I only met Heinz once. Although most reports of his first successful breeding give the dates as 1971 or 1972, I am for various external reasons sure that the date was 1970, when my friend Mark, a long time falconer who met me that year, and Mike Conca, my oldest friend, who still lives in the hills of western Massachusetts, went to a very off-the-radar "meet" in central New York. Heinz was there with a young and very vocal Peale's falcon (the choice of that difficult sub-species makes his breeding more remarkable). Others present included that old bandit Victor Hardaswick, then a young bandit; then and forever he resembled a rather sinister version of Seinfeld's George. He was to become a celebrated breeder of falcons himself, and then the only breeder of Siberian goshawks in the U.S., but then he was a bandido from Bridgeport, as well as a second generation fighting cock fancier, the son of a great pouter pigeon breeder. His friend Fran Lynch, another bandit, was there, and a biologist who would later have an extremely savage Golden eagle, which nearly caught me, confiscated and sent to Martha's Vineyard, where it would live out its life in the household of Vineyard falconer Gus Ben-David, who is best known for flying Great horned owls (THAT falconer was alleged to have consorted with "escorts" at falconers' conventions, one of whom supposedly answered the phone in a motel with the news that "Bill can't come to the phone right now -- he's tied up.") In addition to the legal birds there, there were the first two "blonde" beach peregrines I'd ever seen up close, who were sitting on blocks on the lawn. Mark said "I'd sure like to have some lawn ornaments like that". Their owners too are long dead, so I'm not worried about repercussions.

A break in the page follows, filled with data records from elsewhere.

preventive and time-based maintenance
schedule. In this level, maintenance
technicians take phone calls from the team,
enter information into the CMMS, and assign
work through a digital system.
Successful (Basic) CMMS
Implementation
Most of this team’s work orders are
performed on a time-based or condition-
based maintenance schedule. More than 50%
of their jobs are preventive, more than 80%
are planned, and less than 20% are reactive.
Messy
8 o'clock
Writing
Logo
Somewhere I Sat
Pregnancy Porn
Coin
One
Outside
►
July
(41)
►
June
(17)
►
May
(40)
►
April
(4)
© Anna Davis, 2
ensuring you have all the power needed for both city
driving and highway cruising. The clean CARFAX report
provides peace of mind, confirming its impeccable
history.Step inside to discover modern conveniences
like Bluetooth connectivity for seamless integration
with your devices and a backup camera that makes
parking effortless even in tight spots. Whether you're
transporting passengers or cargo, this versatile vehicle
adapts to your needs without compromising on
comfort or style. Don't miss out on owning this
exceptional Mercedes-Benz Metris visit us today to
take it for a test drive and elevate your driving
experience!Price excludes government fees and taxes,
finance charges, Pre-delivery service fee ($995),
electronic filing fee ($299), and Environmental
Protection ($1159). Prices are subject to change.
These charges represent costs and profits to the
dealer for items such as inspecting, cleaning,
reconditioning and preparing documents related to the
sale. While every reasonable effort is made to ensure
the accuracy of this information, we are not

Later they were flown successfully at bagged pheasants. They were two weeks out of the trap; that's how tame the Arctic birds are. I coveted them fiercely, and have still never flown one now that they are legal.
Later, Heinz flew his bird, and he would not come down. Victor killed a pigeon and threw it in the air to see if he would return. He didn't. He vanished behind the trees, still calling, and I don't think he ever came back. He might have been taken by a horned owl, an all too common end for birds left out overnight, especially in the days before electronic transmitters. It appalls, and on some level, blackly amuses me, to think that I saw one of the very first clutch of falcons bred in the United States fly away.

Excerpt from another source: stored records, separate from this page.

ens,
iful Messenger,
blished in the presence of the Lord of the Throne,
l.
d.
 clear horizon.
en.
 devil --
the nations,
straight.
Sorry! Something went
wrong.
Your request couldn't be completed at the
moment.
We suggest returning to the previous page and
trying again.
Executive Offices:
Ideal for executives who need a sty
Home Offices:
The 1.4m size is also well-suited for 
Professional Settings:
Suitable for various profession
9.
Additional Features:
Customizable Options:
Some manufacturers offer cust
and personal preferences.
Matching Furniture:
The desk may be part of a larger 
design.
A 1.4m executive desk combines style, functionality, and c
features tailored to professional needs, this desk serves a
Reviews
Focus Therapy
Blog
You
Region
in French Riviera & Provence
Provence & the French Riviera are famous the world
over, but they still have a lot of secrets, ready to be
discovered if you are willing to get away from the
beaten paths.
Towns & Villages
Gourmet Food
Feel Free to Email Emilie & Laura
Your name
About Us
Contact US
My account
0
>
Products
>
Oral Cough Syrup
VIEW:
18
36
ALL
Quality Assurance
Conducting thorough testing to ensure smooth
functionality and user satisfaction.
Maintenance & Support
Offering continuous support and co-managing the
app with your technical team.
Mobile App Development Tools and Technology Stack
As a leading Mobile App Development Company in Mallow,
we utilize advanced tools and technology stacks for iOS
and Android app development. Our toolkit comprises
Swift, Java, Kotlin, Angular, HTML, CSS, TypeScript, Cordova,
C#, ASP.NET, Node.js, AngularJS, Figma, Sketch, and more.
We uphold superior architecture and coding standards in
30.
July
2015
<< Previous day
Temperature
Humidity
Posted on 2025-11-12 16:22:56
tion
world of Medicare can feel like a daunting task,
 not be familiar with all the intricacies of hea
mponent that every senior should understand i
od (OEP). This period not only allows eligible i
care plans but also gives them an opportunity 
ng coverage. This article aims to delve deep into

Autre temps, autre moeurs. Here's to you, Heinz, for starting a whole new world.
Dr. Meng more recently, with a Peale's |
1 comment:
I too owe Dr. Meng a debt of gratitude, or rather a couple. I was another "semi-employable" type working hacksites (though at the tail end of the endeavour), and met him all too briefly when he and a friend happened to stop by my hacksite in Montana. (They were in the area to fly-fish, probably on the Sun River, but of course couldn't resist the opportunity to check on peregrines while they were in the neighbourhood.) He left me with a signed copy of his book, Falcons Return, which generosity of course made quite an impression on an apprentice falconer.
Apart from the book, I still thrill every time I see a wild peregrine. Sure, per Dunne and some others, it's an "artificial" population ("F. p. cadei"), but the birds themselves are certainly wild, and "mixed" peregrines are infinitely better than no peregrines.